**Work instruction**
The records below are to be reproduced exactly, with the pictures left out.

**Source records**
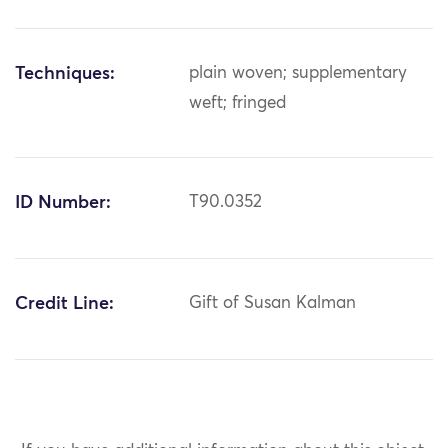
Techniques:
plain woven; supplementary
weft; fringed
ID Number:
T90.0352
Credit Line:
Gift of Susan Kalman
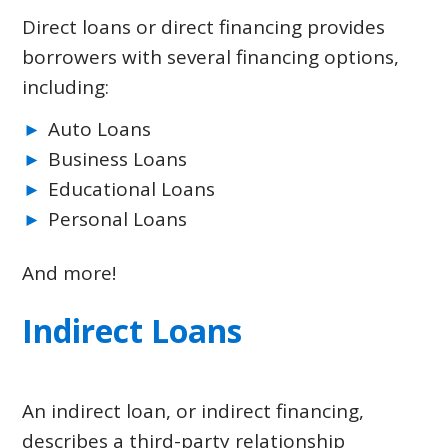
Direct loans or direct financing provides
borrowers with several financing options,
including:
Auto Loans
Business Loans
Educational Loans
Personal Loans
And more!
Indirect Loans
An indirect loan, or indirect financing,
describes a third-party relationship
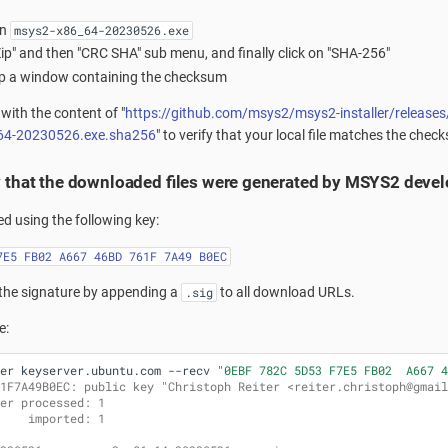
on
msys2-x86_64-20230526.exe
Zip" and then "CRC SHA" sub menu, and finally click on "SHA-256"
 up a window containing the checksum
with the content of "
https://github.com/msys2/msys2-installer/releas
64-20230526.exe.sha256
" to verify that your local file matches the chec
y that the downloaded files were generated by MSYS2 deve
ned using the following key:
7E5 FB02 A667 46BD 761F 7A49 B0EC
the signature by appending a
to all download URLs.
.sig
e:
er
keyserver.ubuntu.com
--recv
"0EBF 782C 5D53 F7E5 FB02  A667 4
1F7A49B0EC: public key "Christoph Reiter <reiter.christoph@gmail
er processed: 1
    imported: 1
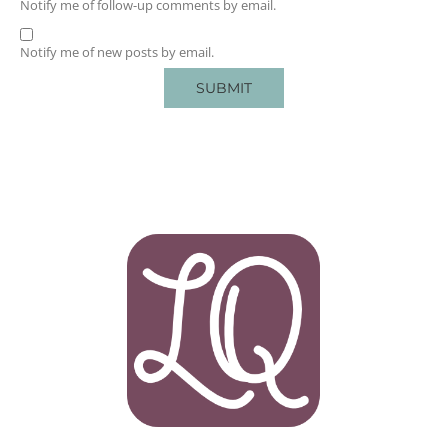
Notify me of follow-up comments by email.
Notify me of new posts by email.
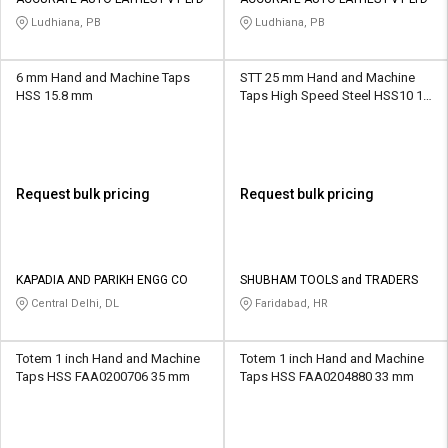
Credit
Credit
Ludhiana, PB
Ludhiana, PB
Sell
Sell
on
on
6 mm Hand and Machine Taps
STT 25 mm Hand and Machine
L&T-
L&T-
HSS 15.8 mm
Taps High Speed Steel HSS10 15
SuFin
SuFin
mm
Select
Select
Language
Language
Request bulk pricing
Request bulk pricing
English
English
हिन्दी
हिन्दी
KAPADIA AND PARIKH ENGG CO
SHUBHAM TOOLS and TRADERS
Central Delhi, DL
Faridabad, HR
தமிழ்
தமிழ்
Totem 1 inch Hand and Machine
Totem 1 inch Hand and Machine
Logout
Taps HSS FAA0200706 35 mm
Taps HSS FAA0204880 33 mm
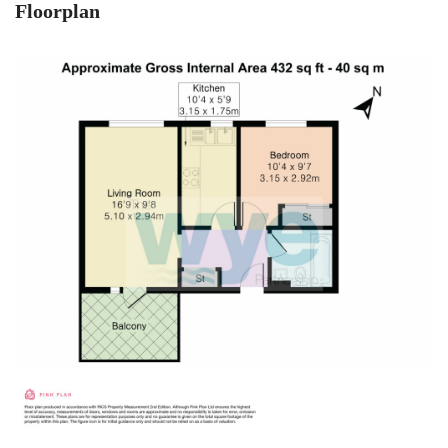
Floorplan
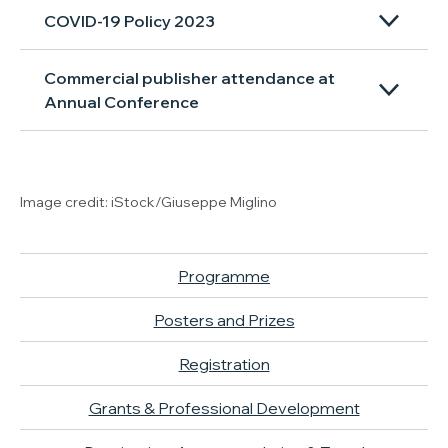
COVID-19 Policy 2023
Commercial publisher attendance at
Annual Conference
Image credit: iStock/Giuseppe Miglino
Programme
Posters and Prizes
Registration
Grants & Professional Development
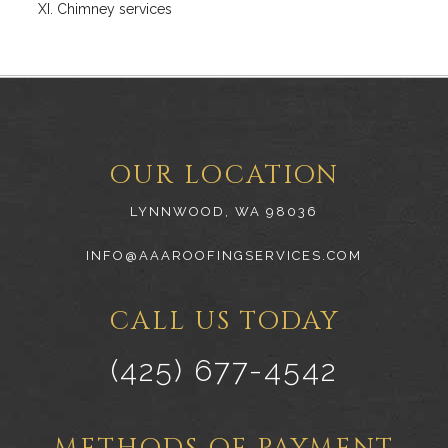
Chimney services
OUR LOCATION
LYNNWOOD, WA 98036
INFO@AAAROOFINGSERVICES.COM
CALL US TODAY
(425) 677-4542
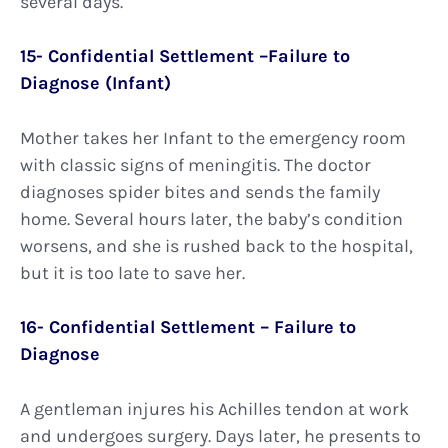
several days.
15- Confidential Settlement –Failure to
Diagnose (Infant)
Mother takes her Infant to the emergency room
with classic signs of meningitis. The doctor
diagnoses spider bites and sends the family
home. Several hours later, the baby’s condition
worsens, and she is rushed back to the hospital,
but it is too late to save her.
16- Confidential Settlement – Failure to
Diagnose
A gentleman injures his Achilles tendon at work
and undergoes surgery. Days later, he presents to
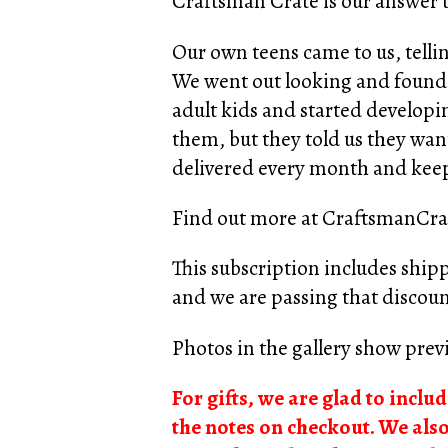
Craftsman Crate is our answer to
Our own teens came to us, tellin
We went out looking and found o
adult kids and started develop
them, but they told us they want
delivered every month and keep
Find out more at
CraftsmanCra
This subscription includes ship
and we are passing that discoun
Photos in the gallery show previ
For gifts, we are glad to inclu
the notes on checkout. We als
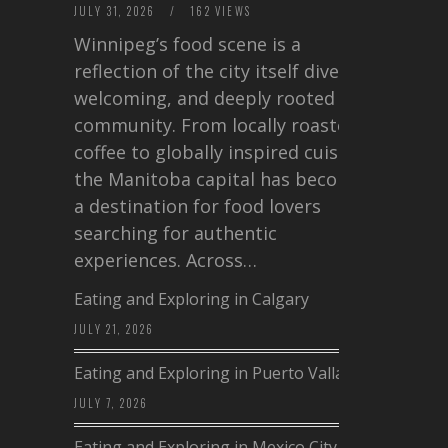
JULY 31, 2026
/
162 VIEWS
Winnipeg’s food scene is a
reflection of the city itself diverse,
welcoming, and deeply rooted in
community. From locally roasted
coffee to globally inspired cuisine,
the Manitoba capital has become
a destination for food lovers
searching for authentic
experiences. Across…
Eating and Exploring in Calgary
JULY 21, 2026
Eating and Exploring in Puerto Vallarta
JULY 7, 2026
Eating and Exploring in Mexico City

**Solution to this problem**
Techniques:
plain woven; supplementary
weft; fringed
ID Number:
T90.0352
Credit Line:
Gift of Susan Kalman
Direct loans or direct financing provides
borrowers with several financing options,
including:
Auto Loans
Business Loans
Educational Loans
Personal Loans
And more!
Indirect Loans
An indirect loan, or indirect financing,
describes a third-party relationship
on
msys2-x86_64-20230526.exe
Zip" and then "CRC SHA" sub menu, and finally click on "SHA-256"
 up a window containing the checksum
with the content of "
https://github.com/msys2/msys2-installer/releas
64-20230526.exe.sha256
" to verify that your local file matches the chec
y that the downloaded files were generated by MSYS2 deve
ned using the following key:
7E5 FB02 A667 46BD 761F 7A49 B0EC
the signature by appending a
to all download URLs.
.sig
e:
er
keyserver.ubuntu.com
--recv
"0EBF 782C 5D53 F7E5 FB02  A667 4
1F7A49B0EC: public key "Christoph Reiter <reiter.christoph@gmail
er processed: 1
    imported: 1
Notify me of follow-up comments by email.
Notify me of new posts by email.
Credit
Credit
Ludhiana, PB
Ludhiana, PB
Sell
Sell
on
on
6 mm Hand and Machine Taps
STT 25 mm Hand and Machine
L&T-
L&T-
HSS 15.8 mm
Taps High Speed Steel HSS10 15
SuFin
SuFin
mm
Select
Select
Language
Language
Request bulk pricing
Request bulk pricing
English
English
हिन्दी
हिन्दी
KAPADIA AND PARIKH ENGG CO
SHUBHAM TOOLS and TRADERS
Central Delhi, DL
Faridabad, HR
தமிழ்
தமிழ்
Totem 1 inch Hand and Machine
Totem 1 inch Hand and Machine
Logout
Taps HSS FAA0200706 35 mm
Taps HSS FAA0204880 33 mm
Floorplan
COVID-19 Policy 2023
Commercial publisher attendance at
Annual Conference
Image credit: iStock/Giuseppe Miglino
Programme
Posters and Prizes
Registration
Grants & Professional Development
Chimney services
OUR LOCATION
LYNNWOOD, WA 98036
INFO@AAAROOFINGSERVICES.COM
CALL US TODAY
(425) 677-4542
several days.
15- Confidential Settlement –Failure to
Diagnose (Infant)
Mother takes her Infant to the emergency room
with classic signs of meningitis. The doctor
diagnoses spider bites and sends the family
home. Several hours later, the baby’s condition
worsens, and she is rushed back to the hospital,
but it is too late to save her.
16- Confidential Settlement – Failure to
Diagnose
A gentleman injures his Achilles tendon at work
and undergoes surgery. Days later, he presents to
Craftsman Crate is our answer to
Our own teens came to us, tellin
We went out looking and found o
adult kids and started develop
them, but they told us they want
delivered every month and keep
Find out more at
CraftsmanCra
This subscription includes ship
and we are passing that discoun
Photos in the gallery show previ
For gifts, we are glad to inclu
the notes on checkout. We als
JULY 31, 2026
/
162 VIEWS
Winnipeg’s food scene is a
reflection of the city itself diverse,
welcoming, and deeply rooted in
community. From locally roasted
coffee to globally inspired cuisine,
the Manitoba capital has become
a destination for food lovers
searching for authentic
experiences. Across…
Eating and Exploring in Calgary
JULY 21, 2026
Eating and Exploring in Puerto Vallarta
JULY 7, 2026
Eating and Exploring in Mexico City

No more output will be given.